The particular form of that self-offering will vary according to the needs of the people we encounter and our particular gifts and calling in life.  Discerning the particular actions we should take will not be a matter of cold-blooded rational calculation, but of being so conformed to Christ’s character that we make our lives a “living sacrifice” (Rom. 12:1) through which the Savior’s healing of fallen humanity becomes active and evident in our lives.  Instead of living as isolated individuals who define themselves over against one another, we will become persons in communion with Christ and all those who bear His image and likeness.

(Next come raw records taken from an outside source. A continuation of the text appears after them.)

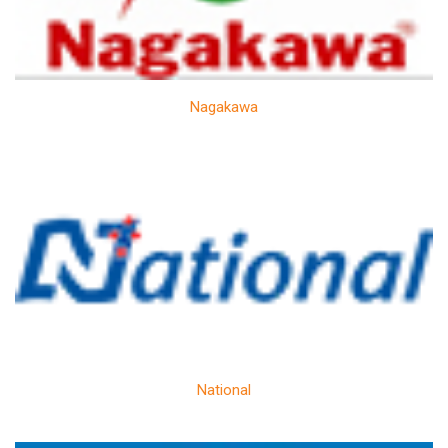
Nagakawa
National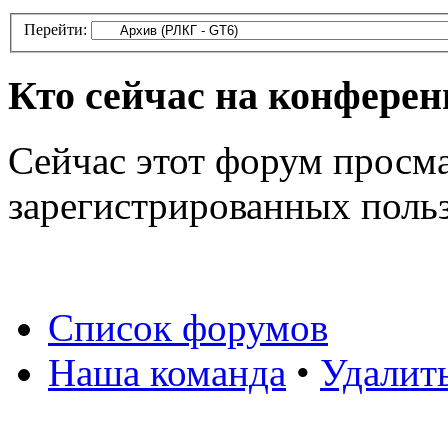
Перейти:
Кто сейчас на конфере
Сейчас этот форум просма
зарегистрированных польз
Список форумов
Наша команда
•
Удалит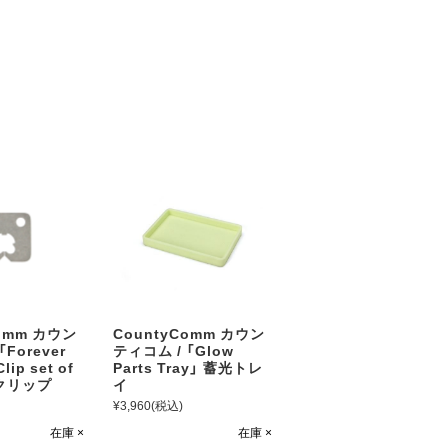
Comm カウン
CountyComm カウン
「Forever
ティコム / 「Glow
lip set of
Parts Tray」 蓄光トレ
ンクリップ
イ
¥3,960
(税込)
在庫 ×
在庫 ×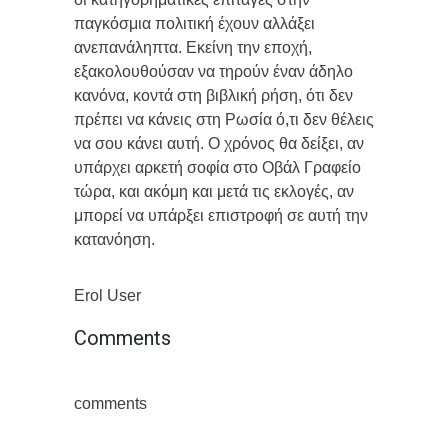
παγκόσμια πολιτική έχουν αλλάξει
ανεπανάληπτα. Εκείνη την εποχή,
εξακολουθούσαν να τηρούν έναν άδηλο
κανόνα, κοντά στη βιβλική ρήση, ότι δεν
πρέπει να κάνεις στη Ρωσία ό,τι δεν θέλεις
να σου κάνει αυτή. Ο χρόνος θα δείξει, αν
υπάρχει αρκετή σοφία στο Οβάλ Γραφείο
τώρα, και ακόμη και μετά τις εκλογές, αν
μπορεί να υπάρξει επιστροφή σε αυτή την
κατανόηση.
Erol User
Comments
comments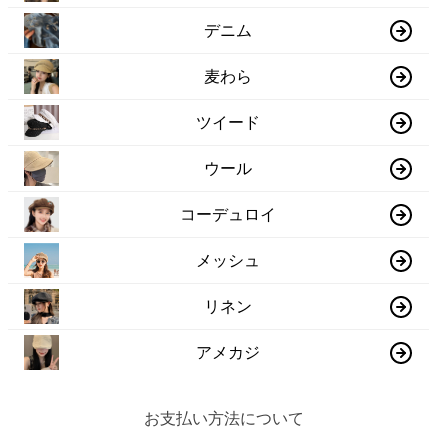
デニム
麦わら
ツイード
ウール
コーデュロイ
メッシュ
リネン
アメカジ
お支払い方法について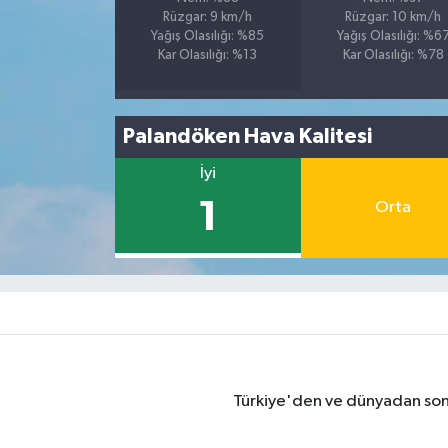
Rüzgar: 9 km/h
Rüzgar: 10 km/h
Yağış Olasılığı: %85
Yağış Olasılığı: %6
Kar Olasılığı: %13
Kar Olasılığı: %78
Palandöken Hava Kalitesi
İyi
1
Orta
Türkiye'den ve dünyadan son 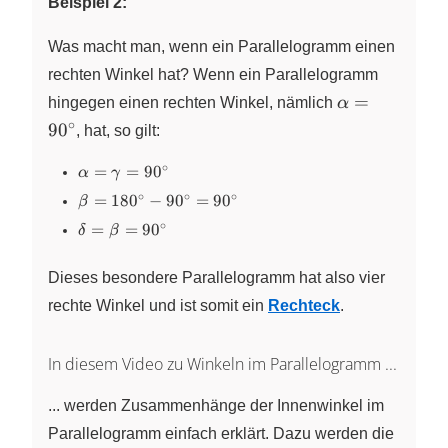
123^\circ
Beispiel 2:
Was macht man, wenn ein Parallelogramm einen
rechten Winkel hat? Wenn ein Parallelogramm
\alpha=90^\
=
hingegen einen rechten Winkel, nämlich
α
∘
9
0
, hat, so gilt:
∘
\alpha
=
=
9
0
α
γ
=
∘
∘
∘
\beta =
=
18
0
−
9
0
=
9
0
β
\gamma
180^\circ
∘
\delta =
=
=
9
0
=
δ
β
-
\beta =
90^\circ
90^\circ
90^\circ
Dieses besondere Parallelogramm hat also vier
=
90^\circ
rechte Winkel und ist somit ein
Rechteck
.
In diesem Video zu Winkeln im Parallelogramm ...
... werden Zusammenhänge der Innenwinkel im
Parallelogramm einfach erklärt. Dazu werden die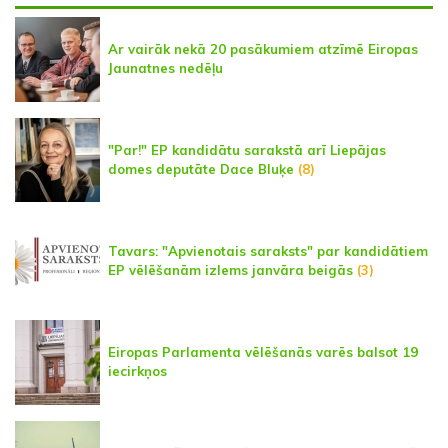
Ar vairāk nekā 20 pasākumiem atzīmē Eiropas
Jaunatnes nedēļu
"Par!" EP kandidātu sarakstā arī Liepājas
domes deputāte Dace Bluķe
(8)
Tavars: "Apvienotais saraksts" par kandidātiem
EP vēlēšanām izlems janvāra beigās
(3)
Eiropas Parlamenta vēlēšanās varēs balsot 19
iecirkņos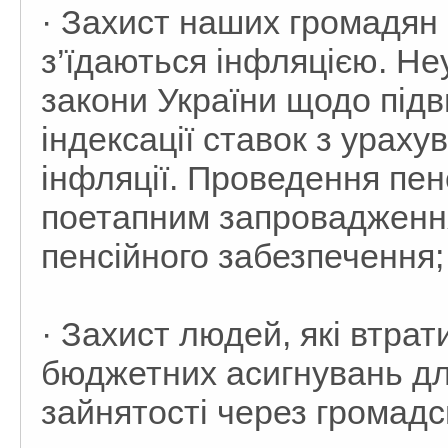
· Захист наших громадян п
з’їдаються інфляцією. Не
закони України щодо підв
індексації ставок з урах
інфляції. Проведення пен
поетапним запровадженн
пенсійного забезпечення;
· Захист людей, які втра
бюджетних асигнувань дл
зайнятості через громадс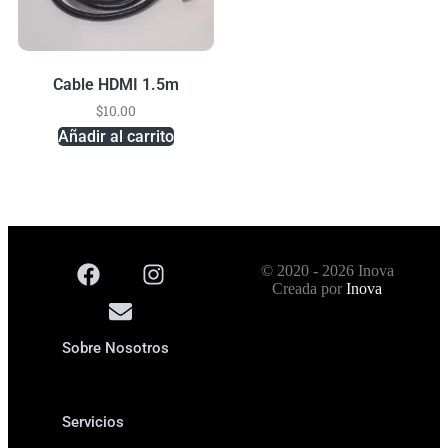
Cable HDMI 1.5m
$
10.00
Añadir al carrito
© 2020 - 2026 Inova
Creada por
Inova
Sobre Nosotros
Servicios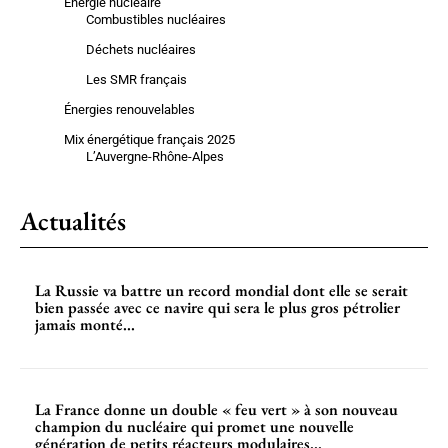
Énergie nucléaire
Combustibles nucléaires
Déchets nucléaires
Les SMR français
Énergies renouvelables
Mix énergétique français 2025
L’Auvergne-Rhône-Alpes
Actualités
La Russie va battre un record mondial dont elle se serait
bien passée avec ce navire qui sera le plus gros pétrolier
jamais monté...
La France donne un double « feu vert » à son nouveau
champion du nucléaire qui promet une nouvelle
génération de petits réacteurs modulaires...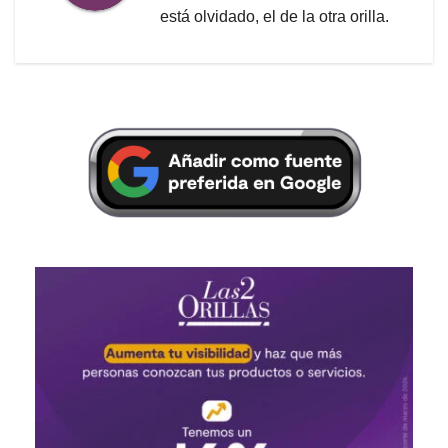
está olvidado, el de la otra orilla.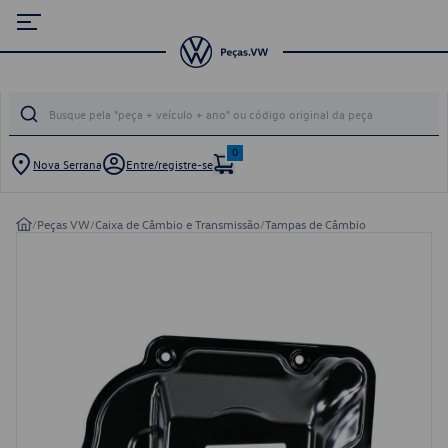
0
Nova Serrana
Entre/registre-se
/
Peças VW
/
Caixa de Câmbio e Transmissão
/
Tampas de Câmbio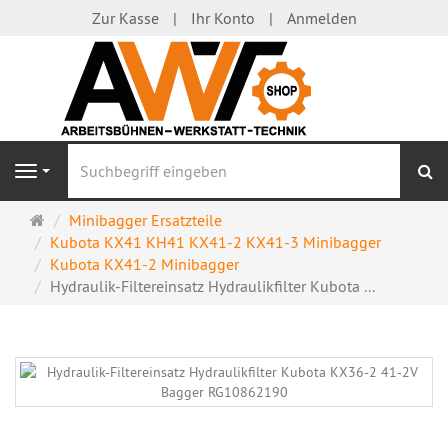
Zur Kasse
Ihr Konto
Anmelden
S
Navigation
Startseite
Minibagger Ersatzteile
Kubota KX41 KH41 KX41-2 KX41-3 Minibagger
Kubota KX41-2 Minibagger
Hydraulik-Filtereinsatz Hydraulikfilter Kubota ...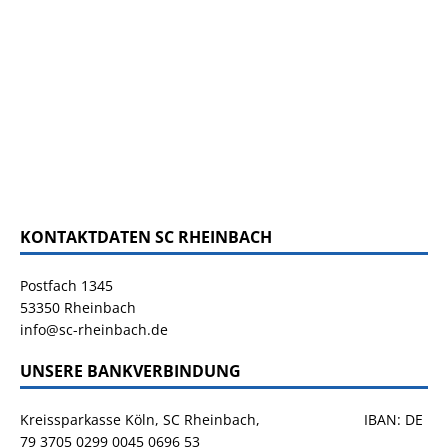
KONTAKTDATEN SC RHEINBACH
Postfach 1345
53350 Rheinbach
info@sc-rheinbach.de
UNSERE BANKVERBINDUNG
Kreissparkasse Köln, SC Rheinbach, IBAN: DE
79 3705 0299 0045 0696 53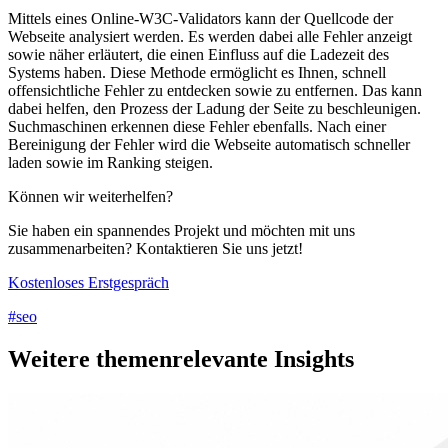
Mittels eines Online-W3C-Validators kann der Quellcode der
Webseite analysiert werden. Es werden dabei alle Fehler anzeigt
sowie näher erläutert, die einen Einfluss auf die Ladezeit des
Systems haben. Diese Methode ermöglicht es Ihnen, schnell
offensichtliche Fehler zu entdecken sowie zu entfernen. Das kann
dabei helfen, den Prozess der Ladung der Seite zu beschleunigen.
Suchmaschinen erkennen diese Fehler ebenfalls. Nach einer
Bereinigung der Fehler wird die Webseite automatisch schneller
laden sowie im Ranking steigen.
Können wir weiterhelfen?
Sie haben ein spannendes Projekt und möchten mit uns
zusammenarbeiten? Kontaktieren Sie uns jetzt!
Kostenloses Erstgespräch
#seo
Weitere themenrelevante Insights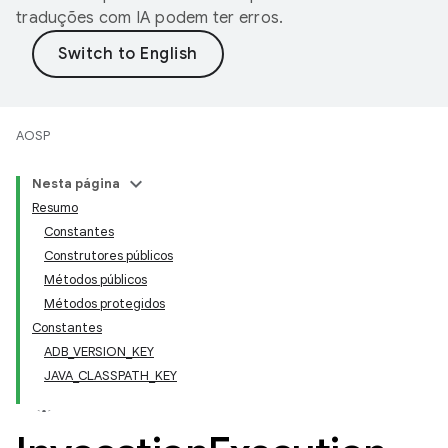
traduções com IA podem ter erros.
AOSP
Nesta página
Resumo
Constantes
Construtores públicos
Métodos públicos
Métodos protegidos
Constantes
ADB_VERSION_KEY
JAVA_CLASSPATH_KEY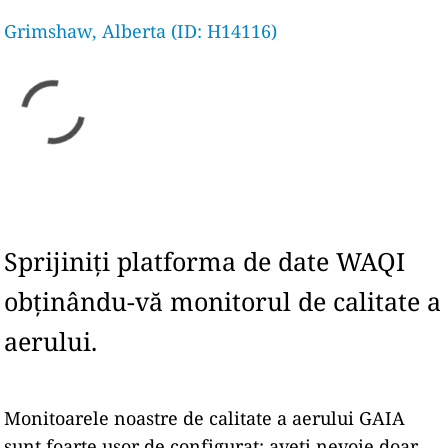
Grimshaw, Alberta (ID: H14116)
Sprijiniți platforma de date WAQI
obținându-vă monitorul de calitate a
aerului.
Monitoarele noastre de calitate a aerului GAIA
sunt foarte ușor de configurat: aveți nevoie doar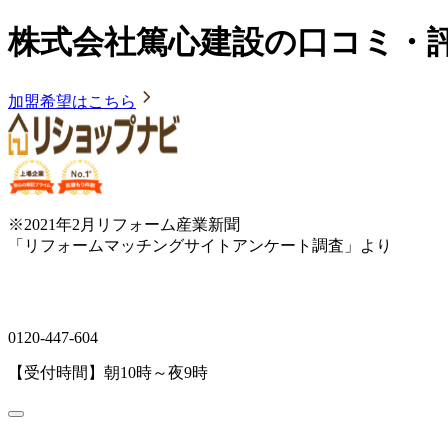
株式会社篤心建設の口コミ・
加盟希望はこちら
※2021年2月リフォーム産業新聞
「リフォームマッチングサイトアンケート調査」より
0120-447-604
【受付時間】朝10時～夜9時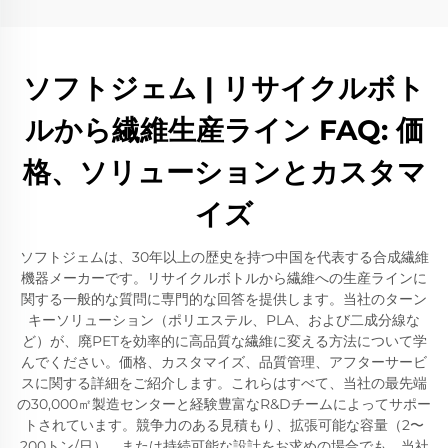
ソフトジェム | リサイクルボト
ルから繊維生産ライン FAQ: 価
格、ソリューションとカスタマ
イズ
ソフトジェムは、30年以上の歴史を持つ中国を代表する合成繊維
機器メーカーです。リサイクルボトルから繊維への生産ラインに
関する一般的な質問に専門的な回答を提供します。当社のターン
キーソリューション（ポリエステル、PLA、および二成分線な
ど）が、廃PETを効率的に高品質な繊維に変える方法について学
んでください。価格、カスタマイズ、品質管理、アフターサービ
スに関する詳細をご紹介します。これらはすべて、当社の最先端
の30,000㎡製造センターと経験豊富なR&Dチームによってサポー
トされています。競争力のある見積もり、拡張可能な容量（2〜
200トン/日）、または持続可能な設計をお求めの場合でも、当社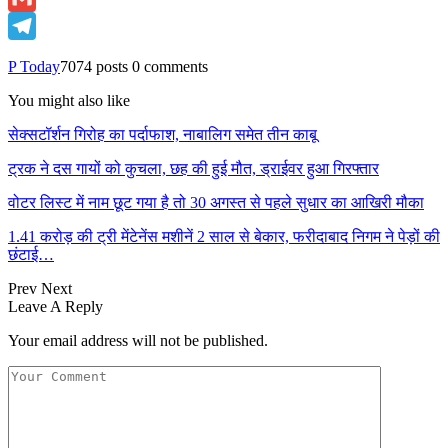
Gmail
Telegram
P Today
7074 posts
0 comments
You might also like
सेक्सटॉर्शन गिरोह का पर्दाफाश, नाबालिग समेत तीन काबू
ट्रक ने दस गायों को कुचला, छह की हुई मौत, ड्राईवर हुआ गिरफ्तार
वोटर लिस्ट में नाम छूट गया है तो 30 अगस्त से पहले सुधार का आखिरी मौका
1.41 करोड़ की ट्री मेंटेनेंस मशीनें 2 साल से बेकार, फरीदाबाद निगम ने पेड़ों की
छंटाई…
Prev
Next
Leave A Reply
Your email address will not be published.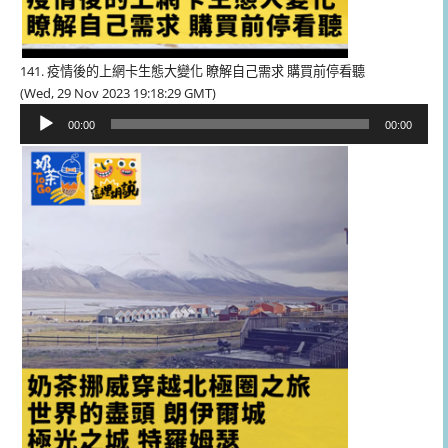
141. 疫情後的上網卡生態大變化 瞭解自己需求 購買前停看聽
(Wed, 29 Nov 2023 19:18:29 GMT)
音
00:00
00:00
訊
播
放
器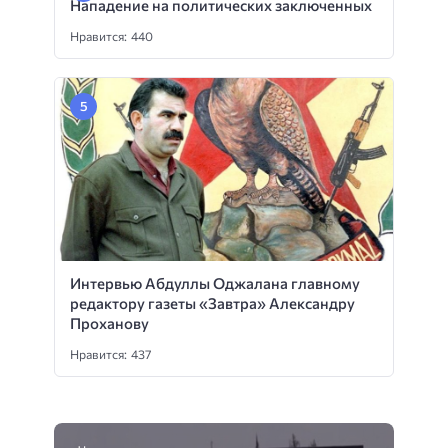
Нападение на политических заключенных
Нравится: 440
Интервью Абдуллы Оджалана главному
редактору газеты «Завтра» Александру
Проханову
Нравится: 437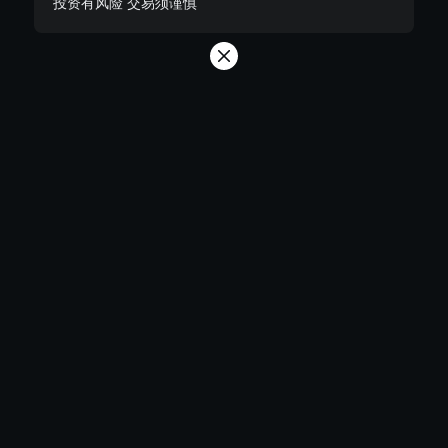
投资有风险 交易须谨慎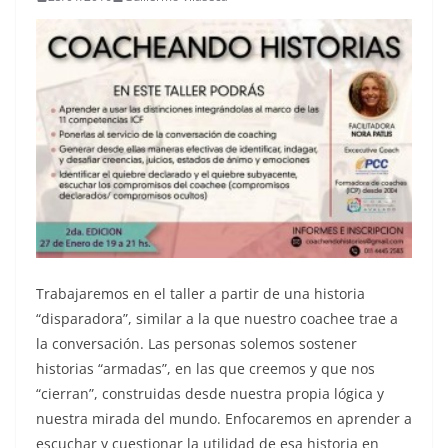
Trabajaremos en el taller a partir de una historia
“disparadora”, similar a la que nuestro coachee trae a
la conversación. Las personas solemos sostener
historias “armadas”, en las que creemos y que nos
“cierran”, construidas desde nuestra propia lógica y
nuestra mirada del mundo. Enfocaremos en aprender a
escuchar y cuestionar la utilidad de esa historia en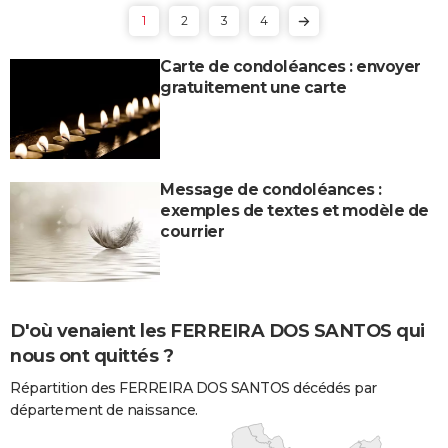
1
2
3
4
Carte de condoléances : envoyer
gratuitement une carte
Message de condoléances :
exemples de textes et modèle de
courrier
D'où venaient les FERREIRA DOS SANTOS qui
nous ont quittés ?
Répartition des FERREIRA DOS SANTOS décédés par
département de naissance.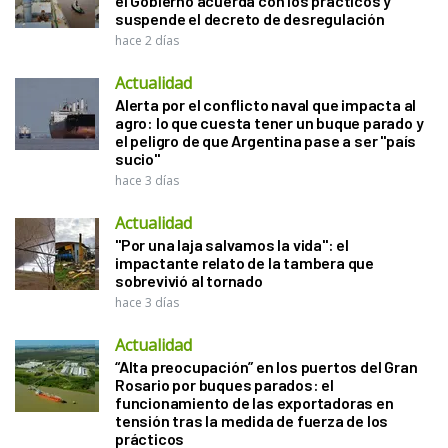
el Gobierno acuerda con los prácticos y
suspende el decreto de desregulación
hace 2 días
Actualidad
Alerta por el conflicto naval que impacta al
agro: lo que cuesta tener un buque parado y
el peligro de que Argentina pase a ser "país
sucio"
hace 3 días
Actualidad
"Por una laja salvamos la vida": el
impactante relato de la tambera que
sobrevivió al tornado
hace 3 días
Actualidad
“Alta preocupación” en los puertos del Gran
Rosario por buques parados: el
funcionamiento de las exportadoras en
tensión tras la medida de fuerza de los
prácticos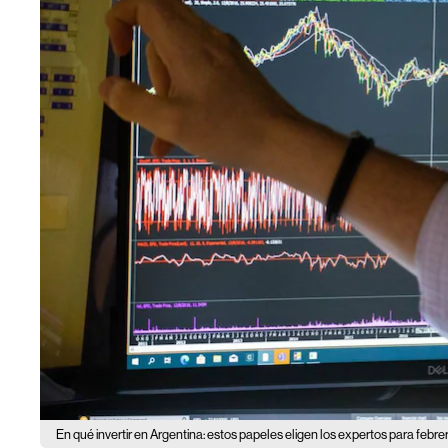
En qué invertir en Argentina: estos papeles eligen los expertos para febre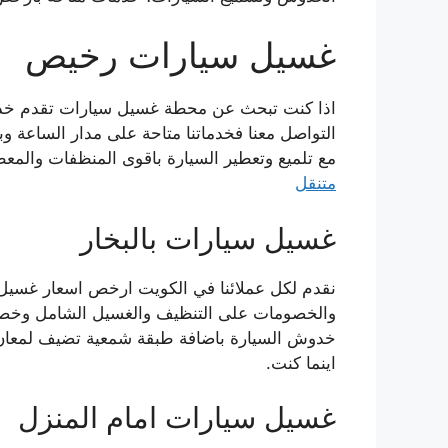
غسيل سيارات رخيص
اذا كنت تبحث عن محطة غسيل سيارات تقدم خدم
التواصل معنا فخدماتنا متاحة على مدار الساعة 
مع تلميع وتعطير السيارة باقوى المنظفات والمع
متنقل
غسيل سيارات بالبخار
نقدم لكل عملائنا في الكويت ارخص اسعار غسيل ا
والخصومات على التنظيف والغسيل الشامل وخصوم
خدوش السيارة باضافة طبقة شمعية تضيف لمعان 
اينما كنت.
غسيل سيارات امام المنزل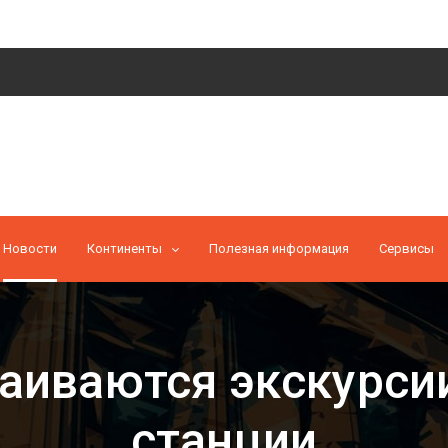
Новости
Континенты
Полезная информация
Cервисы
раиваются экскурси
станции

According to today’s gospel reading, this is the path to the eternal life of the Kingdom.  Whether we pursue it will determine whether we have the spiritual health to behold the glory of the Lord as joyful, brilliant light or instead are so weak that we perceive only the burning torment of our own refusal to be transformed by His love.  The difference will not be in our Lord, but in how we have responded to Him.  During the coming season of Great Lent, we will all have the opportunity to unite ourselves to Christ in holiness through prayer, fasting, almsgiving, forgiveness, and other forms of repentance.  We must not pursue them, however, as our own individual religious accomplishments, but instead as humble steps to open ourselves to the grace necessary to become the kind of people who share so fully in the life of Christ that we spontaneously convey His merciful love to all His living icons, especially those we are most inclined to disregard.   Since we are all a long way from fulfilling this calling, we all need the coming blessed weeks to grow closer to the Savior Who emptied Himself for our salvation on the cross in order to rise in glory on the third day.  If we want to know the joy of His resurrection, we must offer ourselves to Him in the neighbors through whom we encounter Him each day.  There is no way around this truth:  How we serve them is how we serve Him.